Assume, we have a CSV file named example.csv that contains the following dummy data (on purpose, the last line, 6th, contains one extra data then the other rows):
Name,Country,Age
John,Ireland,18
Ted,USA,22
Lisa,UK,23
Michael,USA,20
Louise,Ireland,22,11
Now, when we're checking the CSV file to assure all the rows have the same number of data, the following block of code will do the trick and pin-point on what line the error occurred:
function validateCsvColumnLength($pathToCsvFile)
{
if(!file_exists($pathToCsvFile) || !is_readable($pathToCsvFile)){
throw new \Exception('Filename doesn`t exist or is not readable.');
}
if (!$handle = fopen($pathToCsvFile, "r")) {
throw new \Exception("Stream error");
}
$rowLength = [];
$rowNumber = 0;
while (($data = fgetcsv($handle)) !== FALSE) {
$rowLength[] = count($data);
$rowNumber++;
}
fclose($handle);
$rowKeyWithError = array_search(max($rowLength), $rowLength);
$differentRowCount = count(array_unique($rowLength));
// if there's a row that has more or less data, throw an error with the line that triggered it
if ($differentRowCount !== 1) {
throw new \Exception("Error, data count from row {$rowKeyWithError} does not match header size");
}
return true;
}
To actually test it, just do a var_dump() to see the result:
var_dump(validateCsvColumnLength('example.csv'));
What columns do you mean? If you just means amount of characters in rows, just split (explode) the file into many rows and check whether their lengths are equal to 5.
If you meant columns with delimeters, then you should find amount of occurences of that splitter in each row and then again check are they equal to 5. use fgetcsv for that
I'm assuming your talking about the length of each line in the file.
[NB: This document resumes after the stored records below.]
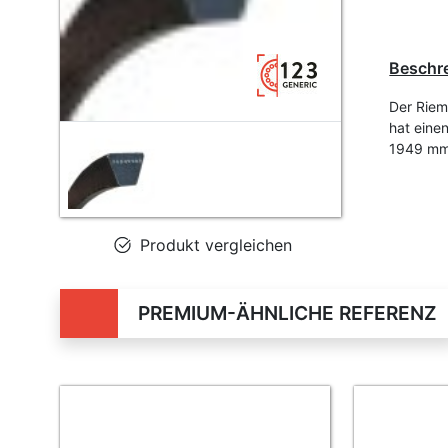
Beschr
Der Riem
hat eine
1949 mm,
Produkt vergleichen
PREMIUM-ÄHNLICHE REFERENZ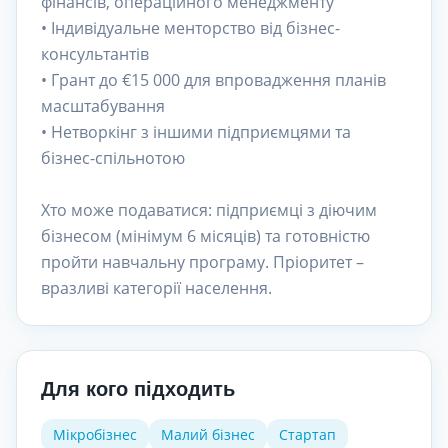
фінансів, операційного менеджменту
• Індивідуальне менторство від бізнес-
консультантів
• Грант до €15 000 для впровадження планів
масштабування
• Нетворкінг з іншими підприємцями та
бізнес-спільнотою
Хто може подаватися: підприємці з діючим
бізнесом (мінімум 6 місяців) та готовністю
пройти навчальну програму. Пріоритет –
вразливі категорії населення.
Для кого підходить
Мікробізнес
Малий бізнес
Стартап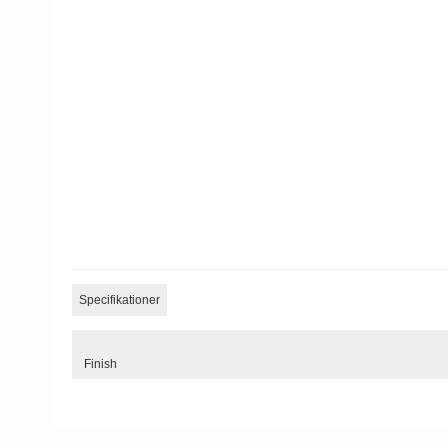
Specifikationer
Finish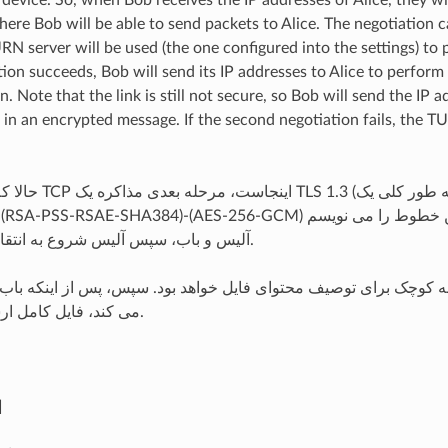
here Bob will be able to send packets to Alice. The negotiation c
 TURN server will be used (the one configured into the settings) to
tion succeeds, Bob will send its IP addresses to Alice to perform
n. Note that the link is still not secure, so Bob will send the IP
n an encrypted message. If the second negotiation fails, the TU
حالا که لینک دو جهت TCP ای
FFDHE8192)-(RSA-PSS-RSAE-SHA384)-(AES-256-GCM) است که من این خط
آلیس و باب، سپس آلیس شروع به انتقال فایل می کند.
 کوچک برای توصیف محتوای فایل خواهد بود. سپس، پس از اینکه باب ا
می کند، فایل کامل ارسال خواهد شد.
ا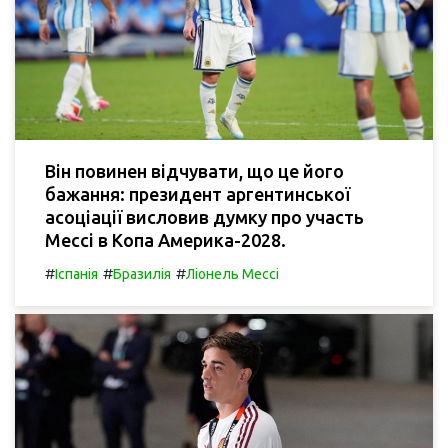
Він повинен відчувати, що це його
бажання: президент аргентинської
асоціації висловив думку про участь
Мессі в Копа Америка-2028.
#
#
#
Іспанія
Бразилія
Ліонель Мессі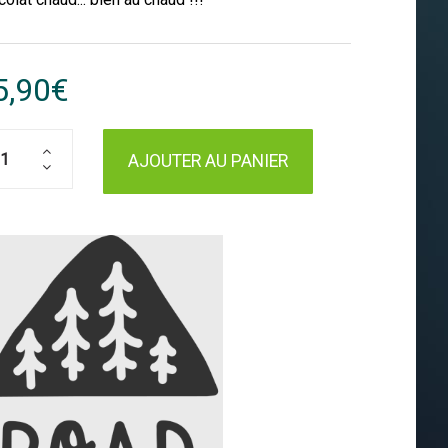
5,90€
AJOUTER AU PANIER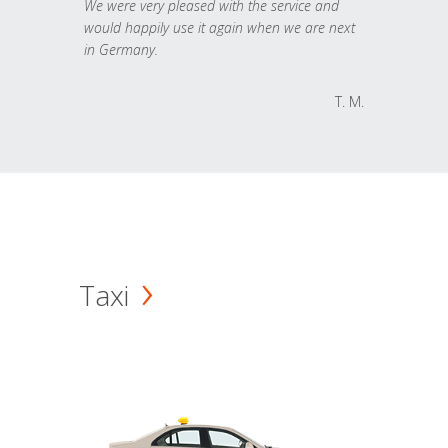
We were very pleased with the service and
would happily use it again when we are next
in Germany.
T. M.
Taxi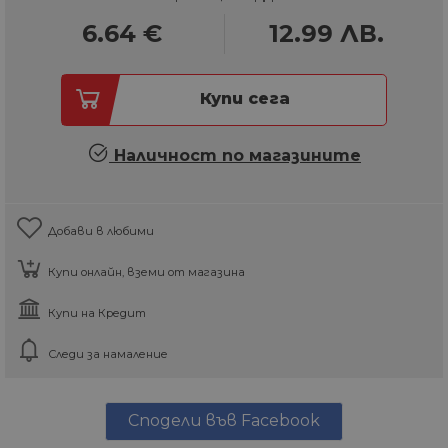
6.64
€
12.99
ЛВ.
Купи сега
Наличност по магазините
Добави в любими
Купи онлайн, вземи от магазина
Купи на Кредит
Следи за намаление
Сподели във Facebook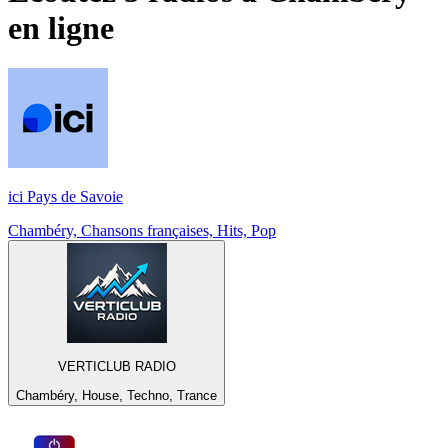
en ligne
ici Pays de Savoie
Chambéry, Chansons françaises, Hits, Pop
VERTICLUB RADIO
Chambéry, House, Techno, Trance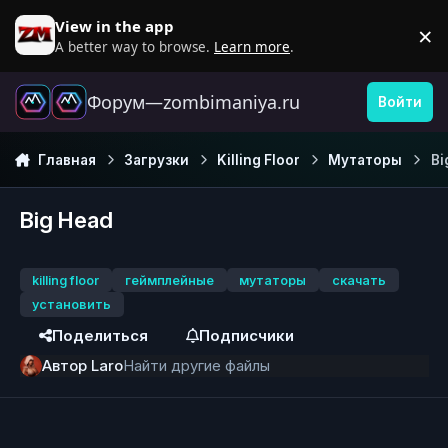
Перейти к содержанию
View in the app
×
D
A better way to browse.
Learn more
.
Форум—zombimaniya.ru
Войти
Главная
Загрузки
Killing Floor
Мутаторы
Bi
Big Head
killing floor
геймплейные
мутаторы
скачать
установить
Поделиться
Подписчики
Автор
Laro
Найти другие файлы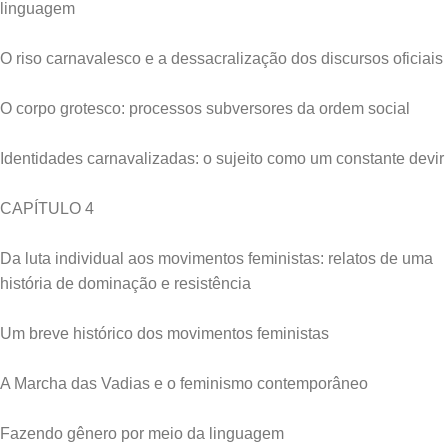
linguagem
O riso carnavalesco e a dessacralização dos discursos oficiais
O corpo grotesco: processos subversores da ordem social
Identidades carnavalizadas: o sujeito como um constante devir
CAPÍTULO 4
Da luta individual aos movimentos feministas: relatos de uma
história de dominação e resistência
Um breve histórico dos movimentos feministas
A Marcha das Vadias e o feminismo contemporâneo
Fazendo gênero por meio da linguagem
If so, here's a possible solution.
$file_handle = fopen("myfile", "r");
while (!feof($file_handle)) {
$line = fgets($file_handle);
if(strlen($line)!=5) {
throw new Exception("Could not save file to database.");
break;
}
}
fclose($file_handle);
Yes, it is possible. I've done that exact thing. Use PHP's csv processing functions.
You will need these functions:
fopen()
fgetcsv()
And possibly some others.
fgetcsv returns an array.
I'll give you a short example of how you can validate.
here's the csv:
col1,col2,col3,col4
1,2,3,4
1,2,3,4,
1,2,3,4,5
1,2,3,4
I'll skip the fopen part and go straight to the validation step.
Note that "\t" is the tab character.
$row_length;
$i = 0;
while($row = fgetcsv($handle,0,"\t") {
if($i == 0) {
$row_length = sizeof($row);
} else {
if(sizeof($row) != $row_length) {
echo "Error, line $i of the data does not match header size";
break;
}
}
}
That would test each row to make sure it is the same as the 1st row's ($i = 0) length.
EDIT:
And, in case you don't know how to search the internet, here is the page for fgetcsv:
http://php.net/manual/en/function.fgetcsv.php
Here is the function prototype:
array fgetcsv ( resource $handle [, int $length = 0 [, string $delimiter = ',' [, string $enclosure = '"' [, string $escape = '\' ]]]] )
As you can see, it has everything you would need for doing a quick scan in PHP before you send your data to LOAD DATA IN FILE.
I have solved your exact problem in my own program. My program also automatically eliminates duplicate rows and other cool stuff.
You can try to see if fgetcsv will suffice. If it doesn't, please be a bit more descriptive on what you mean by columns.